■ Problem to work on ■
Read the material below and tally how many lines hold the word "Canstar", giving the number and nothing else.

■ Supplied records ■
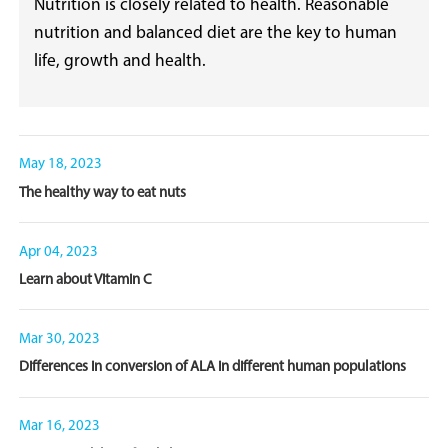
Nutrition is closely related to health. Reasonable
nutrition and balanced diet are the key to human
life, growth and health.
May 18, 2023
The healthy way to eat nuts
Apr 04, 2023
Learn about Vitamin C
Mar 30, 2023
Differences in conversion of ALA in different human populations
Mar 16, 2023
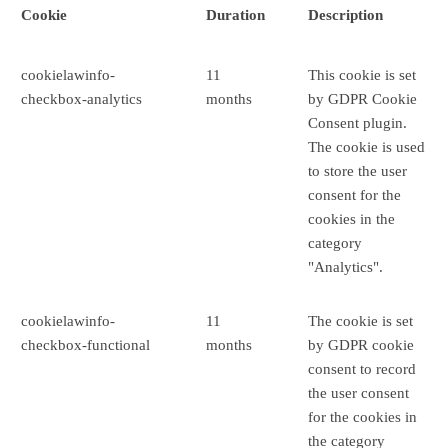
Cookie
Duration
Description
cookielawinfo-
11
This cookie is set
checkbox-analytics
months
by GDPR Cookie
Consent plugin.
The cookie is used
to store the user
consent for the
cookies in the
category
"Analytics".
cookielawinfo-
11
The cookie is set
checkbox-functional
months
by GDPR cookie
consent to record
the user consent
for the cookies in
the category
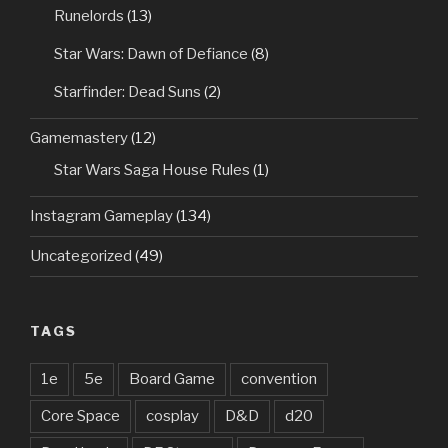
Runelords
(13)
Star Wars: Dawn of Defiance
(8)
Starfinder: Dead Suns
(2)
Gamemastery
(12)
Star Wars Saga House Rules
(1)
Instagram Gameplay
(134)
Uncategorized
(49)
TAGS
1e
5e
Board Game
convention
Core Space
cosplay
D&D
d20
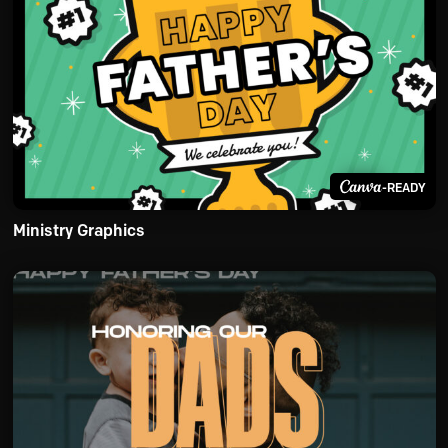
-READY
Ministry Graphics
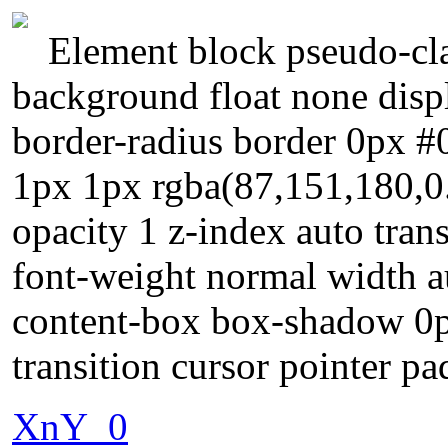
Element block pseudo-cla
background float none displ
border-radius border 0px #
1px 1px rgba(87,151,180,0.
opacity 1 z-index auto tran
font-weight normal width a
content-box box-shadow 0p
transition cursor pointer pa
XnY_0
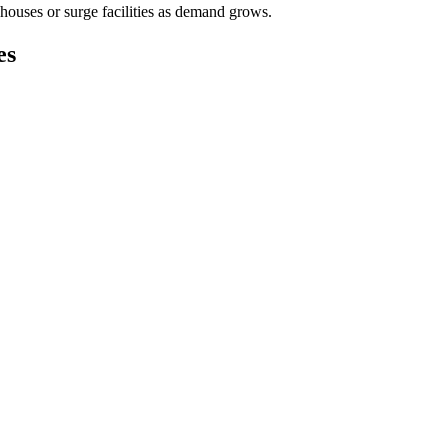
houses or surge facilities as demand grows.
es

==

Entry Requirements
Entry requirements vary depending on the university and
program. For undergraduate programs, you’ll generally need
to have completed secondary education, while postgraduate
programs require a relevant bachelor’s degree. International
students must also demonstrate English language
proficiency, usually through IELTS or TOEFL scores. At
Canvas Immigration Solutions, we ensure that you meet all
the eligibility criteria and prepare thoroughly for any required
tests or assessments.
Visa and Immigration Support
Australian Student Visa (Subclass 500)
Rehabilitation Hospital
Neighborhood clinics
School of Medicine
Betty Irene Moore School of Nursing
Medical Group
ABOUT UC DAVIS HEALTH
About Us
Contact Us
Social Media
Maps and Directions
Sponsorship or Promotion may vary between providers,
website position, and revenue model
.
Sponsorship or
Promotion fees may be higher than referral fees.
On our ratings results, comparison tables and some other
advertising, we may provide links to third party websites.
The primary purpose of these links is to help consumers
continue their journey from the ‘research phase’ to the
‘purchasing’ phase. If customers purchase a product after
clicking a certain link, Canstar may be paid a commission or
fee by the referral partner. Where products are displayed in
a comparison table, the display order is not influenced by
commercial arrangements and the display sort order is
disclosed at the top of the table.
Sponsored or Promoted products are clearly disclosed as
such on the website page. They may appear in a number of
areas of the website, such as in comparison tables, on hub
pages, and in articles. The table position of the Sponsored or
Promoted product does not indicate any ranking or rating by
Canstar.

■ Exercise response ■
2